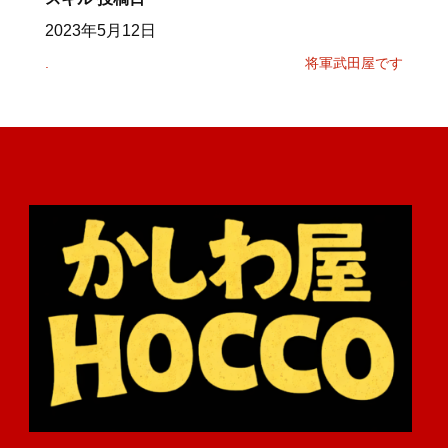
2023年5月12日
.
将軍武田屋です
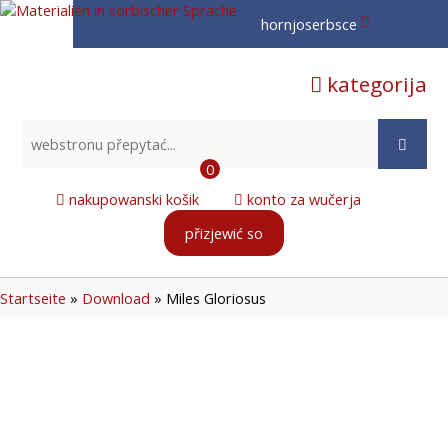
hornjoserbsce
hornjoserbsce
kategorija
dolnoserbski
deutsch
0
nakupowanski košik
konto za wučerja
přizjewić so
Startseite
»
Download
»
Miles Gloriosus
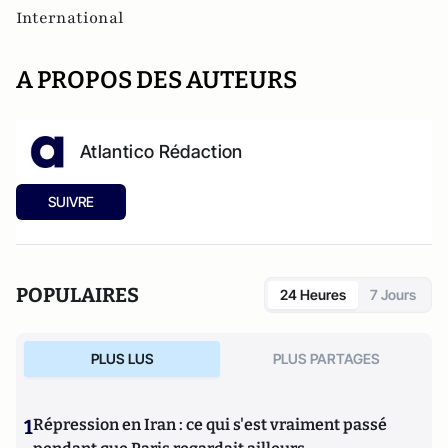
International
A PROPOS DES AUTEURS
Atlantico Rédaction
SUIVRE
POPULAIRES
24 Heures
7 Jours
PLUS LUS
PLUS PARTAGES
1
Répression en Iran : ce qui s'est vraiment passé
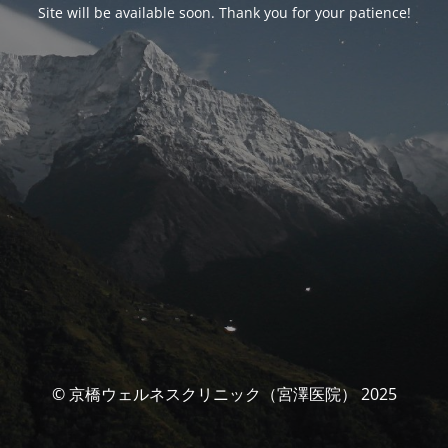
Site will be available soon. Thank you for your patience!
© 京橋ウェルネスクリニック（宮澤医院） 2025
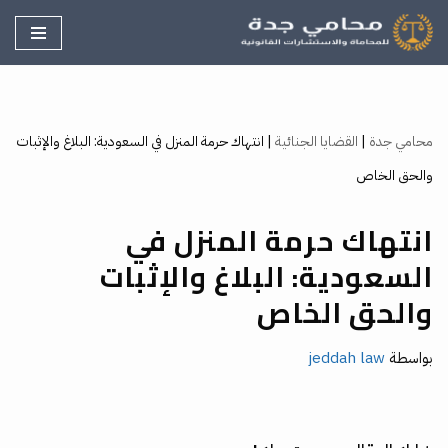
تخطى
إلى
المحتوى
محامي جدة
|
القضايا الجنائية
|
انتهاك حرمة المنزل في السعودية: البلاغ والإثبات
والحق الخاص
انتهاك حرمة المنزل في
السعودية: البلاغ والإثبات
والحق الخاص
بواسطة
jeddah law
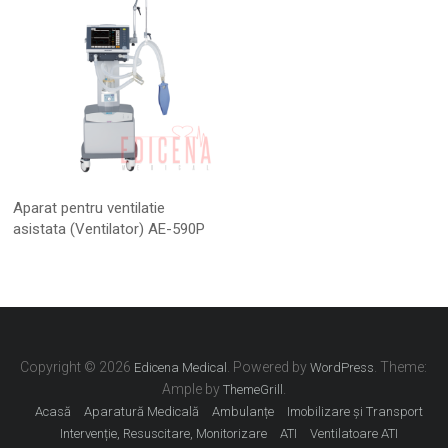
Aparat pentru ventilatie
asistata (Ventilator) AE-590P
Copyright © 2026
. Powered by
. Theme:
Edicena Medical
WordPress
Ample by
.
ThemeGrill
Acasă
Aparatură Medicală
Ambulanțe
Imobilizare și Transport
Intervenție, Resuscitare, Monitorizare
ATI
Ventilatoare ATI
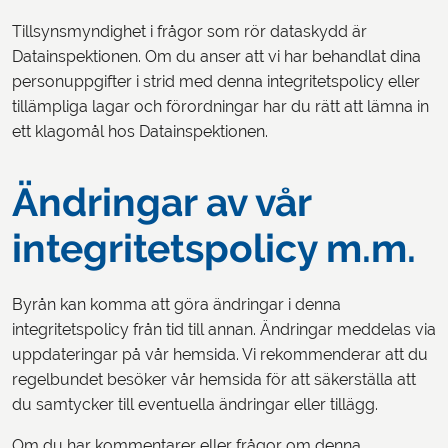
Tillsynsmyndighet i frågor som rör dataskydd är
Datainspektionen. Om du anser att vi har behandlat dina
personuppgifter i strid med denna integritetspolicy eller
tillämpliga lagar och förordningar har du rätt att lämna in
ett klagomål hos Datainspektionen.
Ändringar av vår
integritetspolicy m.m.
Byrån kan komma att göra ändringar i denna
integritetspolicy från tid till annan. Ändringar meddelas via
uppdateringar på vår hemsida. Vi rekommenderar att du
regelbundet besöker vår hemsida för att säkerställa att
du samtycker till eventuella ändringar eller tillägg.
Om du har kommentarer eller frågor om denna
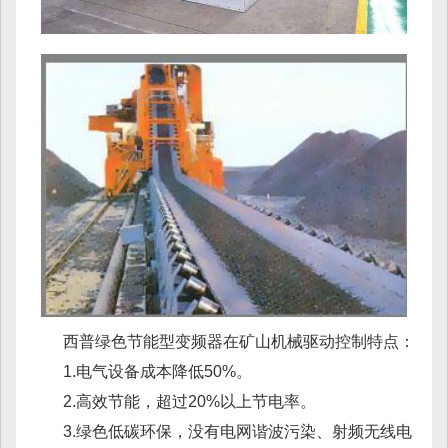
西普绿色节能型变频器在矿山机械驱动控制特点：
1.电气设备成本降低50%。
2.高效节能，超过20%以上节电率。
3.绿色低碳环保，没有电网谐波污染、射频无线电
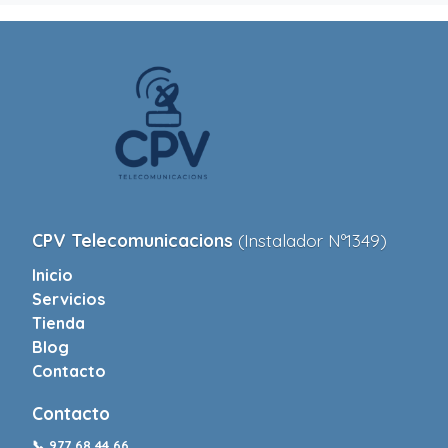
CPV Telecomunicacions
(Instalador Nº1349)
Inicio
Servicios
Tienda
Blog
Contacto
Contacto
📞
977 68 44 66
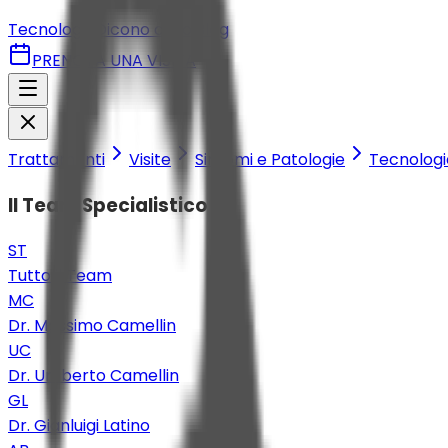
Tecnologie
Dicono di Noi
Blog
PRENOTA UNA VISITA
Trattamenti
Visite
Sintomi e Patologie
Tecnologi
Il Team Specialistico
ST
Tutto il Team
MC
Dr. Massimo Camellin
UC
Dr. Umberto Camellin
GL
Dr. Gianluigi Latino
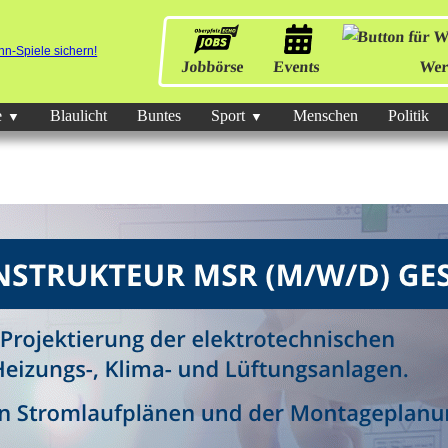
Jobbörse
Events
Wer
e
Blaulicht
Buntes
Sport
Menschen
Politik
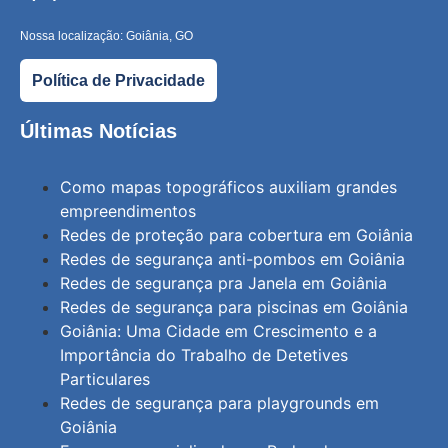
Nossa localização: Goiânia, GO
Política de Privacidade
Últimas Notícias
Como mapas topográficos auxiliam grandes
empreendimentos
Redes de proteção para cobertura em Goiânia
Redes de segurança anti-pombos em Goiânia
Redes de segurança pra Janela em Goiânia
Redes de segurança para piscinas em Goiânia
Goiânia: Uma Cidade em Crescimento e a
Importância do Trabalho de Detetives
Particulares
Redes de segurança para playgrounds em
Goiânia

**WORK INSTRUCTION**
For the records above, count the lines holding the word "Camellin" and give only that number.

**EXERCISE OUTPUT**
2